It's seems unfathomable today, but Ryan Leaf was a great college quarterback and at one time looked to be a great quarterback prospect.
A lot of scouts lost a lot of credibility talking up Leaf over Peyton Manning. But what could they do? Scouts observe tools and skills, and whatever the revisionist say, Leaf had ample of each. He wasn't winging interceptions or padding his stats against Moorehead State. He wasn't just an arm. He was a winner with intangibles and incredible upside.
The year before Manning and Leaf were drafted, Leaf had the better season. He averaged 9.7 yards an attempt to Manning's 8.0. Manning had more interceptions and fewer touchdowns per pass attempt. Leaf was a clutch performer who led a no-name Washington State team to its first Rose Bowl since 1931; Manning was the polished college kid that choked away the Orange Bowl. Peter King, when he was good, had Phil Sims, Jerry Angelo, Sid Gillman, Mike Shanahan, Bob Toledo and Bill Walsh watch tape of the two and then solicited their opinions. The consensus, Manning was better, but both were good*. However you slice it, Leaf was once considered almost Manning's equal, and even his superior by some. Manning is now a living legend. A current NFL starter already considered among the greatest quarterbacks who ever played. Leaf, of course, is a total bust.

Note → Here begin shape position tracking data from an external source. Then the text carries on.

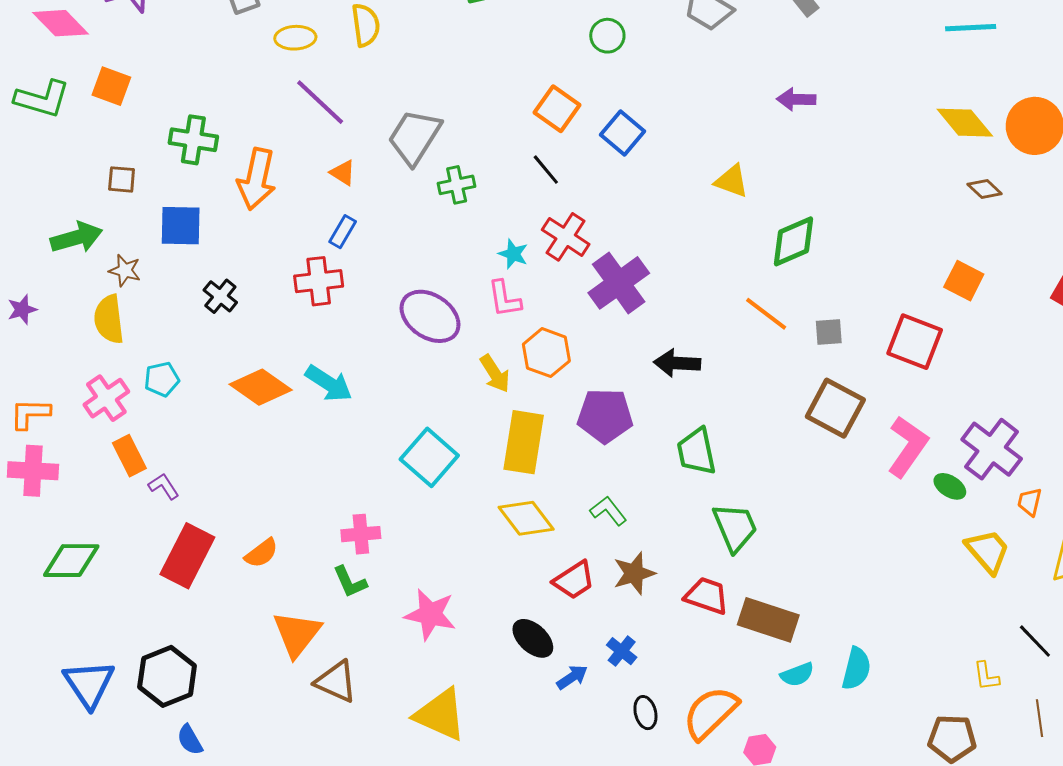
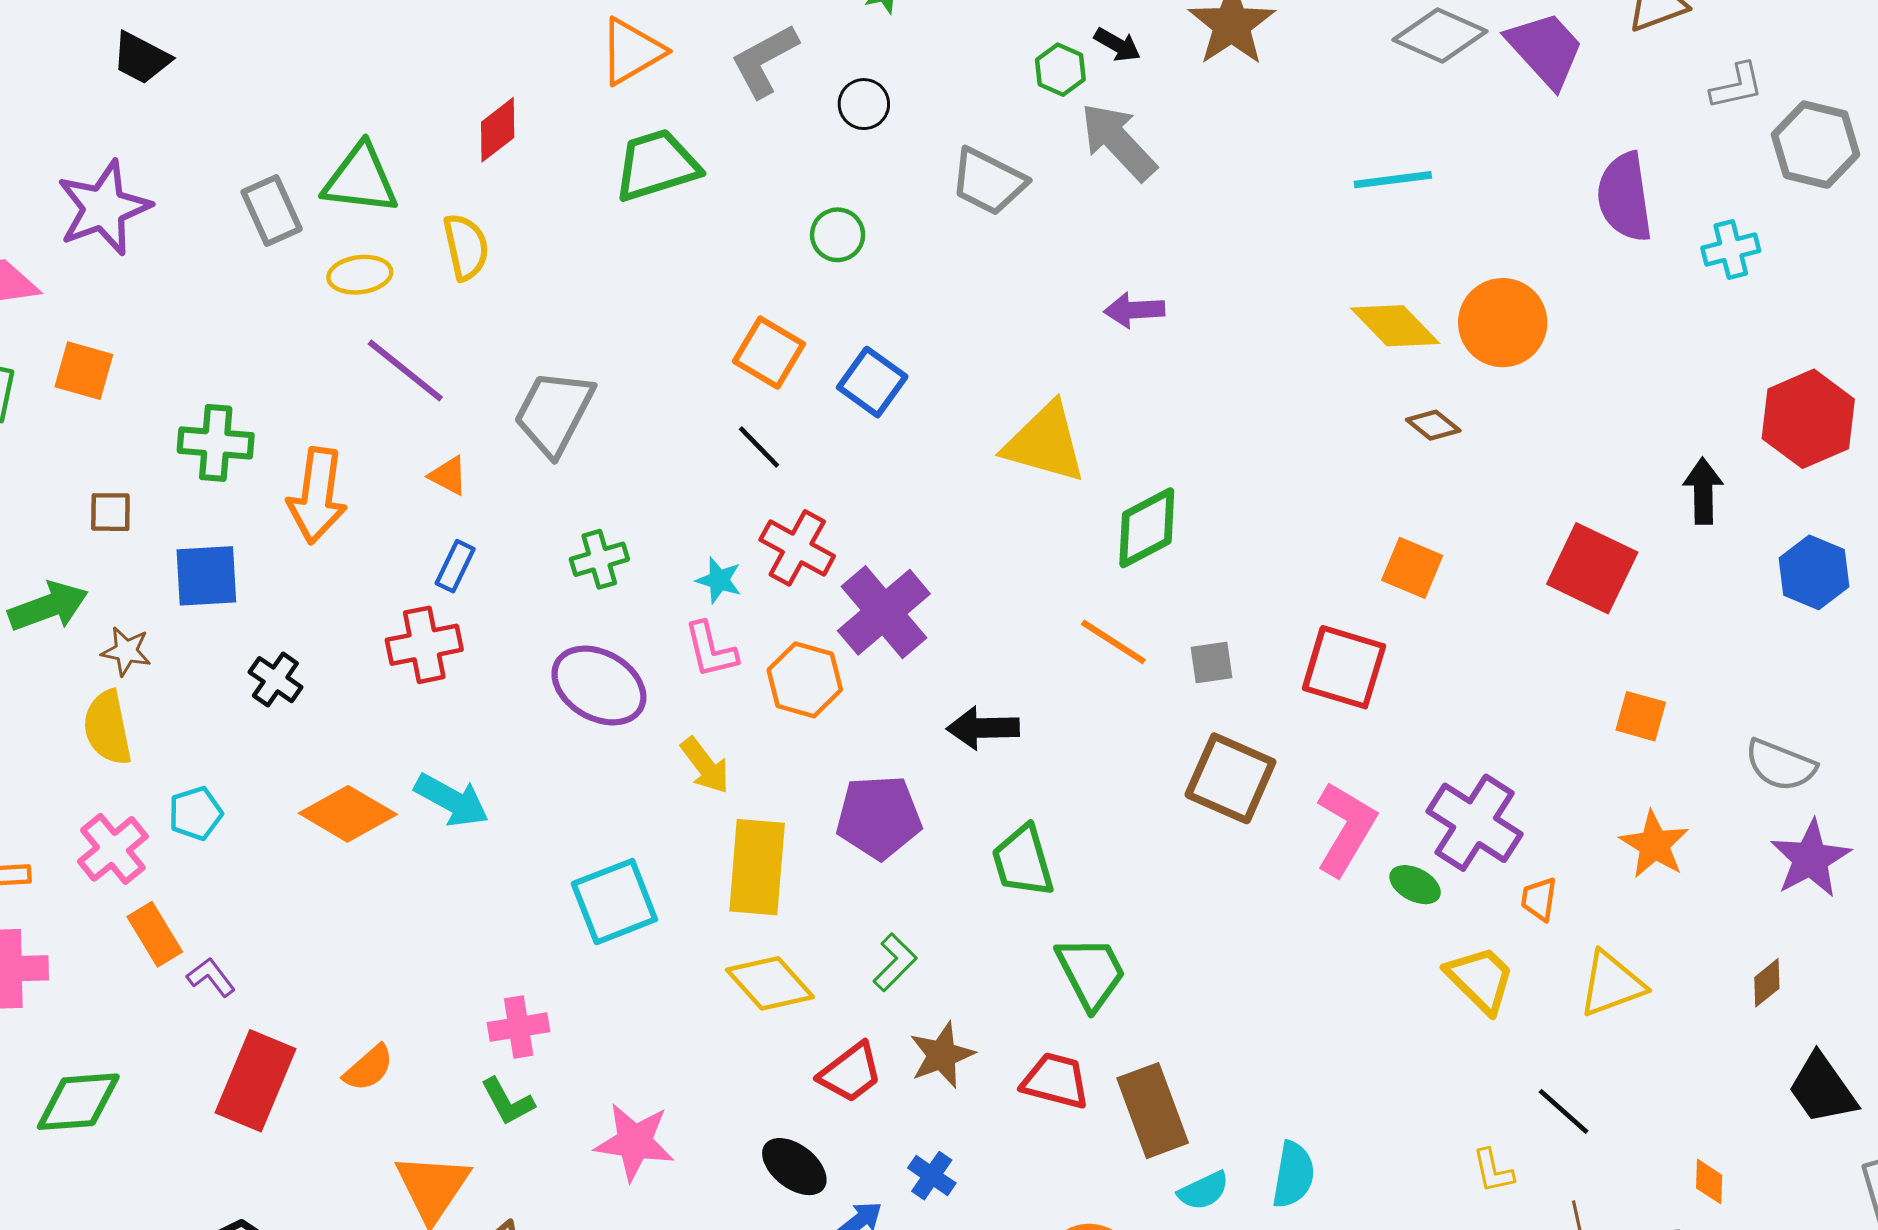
yellow triangle: (732, 181) -> (1045, 443), size x1.6
green cross: (457, 185) -> (599, 559), moved
orange hexagon: (546, 353) -> (805, 680), moved
cyan square: (429, 457) -> (614, 902), turned 32
green L-shape: (608, 511) -> (895, 962), turned 87
brown rectangle: (768, 620) -> (1153, 1111), turned 56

It's not that scouts are totally incompetent or outright blind. It's simply that scouts didn't properly assess risk. They weren't wrong about Leaf's tools, and I'd wager they weren't even wrong about Leaf's skills, but they were wrong about Leaf's head. They didn't consider how Leaf would fare under adversity, how he would adapt to fame, scrutiny, failure, if he'd stay driven after becoming rich, or if maybe Leaf was just completing the best hot streak of his life.
Leaf started 24 games in college. He was great the final 13. Mark Sanchez started 16 games in college. He was great in 13. Football fans should know by the examples of Rex Grossman and Derek Anderson, 13 games isn't much more than an extended hot-streak. Leaf rose to fame during that hot streak. As a college kid leading an improbable contender, Leaf was largely spared criticism. Sanchez has suffered two losses his entire college career. Inevitably, Leaf succumbed to the pressure of the pros, proving just not capable of the workload or burden of expectation. His character undercut his ability and he rather infamously flamed out. Sanchez, well...
Sanchez was never charged with sexual assault, but he was accused. That doesn't make him guilty, and I'm not implying he is guilty, but it's ignorant to ignore the accusation. We're talking brass tacks, risk/reward, investment, not right and wrong. If we say that there's a 25 or even 10 percent chance that Sanchez did commit sexual assault, than that must be part of how we evaluate him as a prospect. How do we see that 10%? If he did do it, what then does that say about his character? If he was the exact same prospect otherwise, but we knew he was guilty of sexual assault, how would that affect his value?
It also must be considered that Sanchez used a fake ID, was caught for underage drinking and was detained for breaking a window during a fraternity party. None of that touches my exploits at that age, but again we're not talking the measure of the man, we're not judging Sanchez, we're evaluating him as a, for lack of a better word, commodity. We're attempting to project his future value. Sanchez must have known he had a legitimate chance at playing in the NFL, so the above is, if nothing else, rather stupid decision making.
It's not the commie color guard of red flags, but it's a couple and both are conspicuous and undeniable. No one knew that Ryan Leaf would fail so fantastically, but there were signposts. That's what I see in Mark Sanchez: A physically talented kid, with good skills, but frightening red flags.
The oft-quirky Walsh was the only one of the six experts who said he wouldn't take Manning with the first choice. "I'd pick another top player," he says, "and then I'd take [Michigan quarterback] Brian Griese in the second round. I think he could have the tools to be special."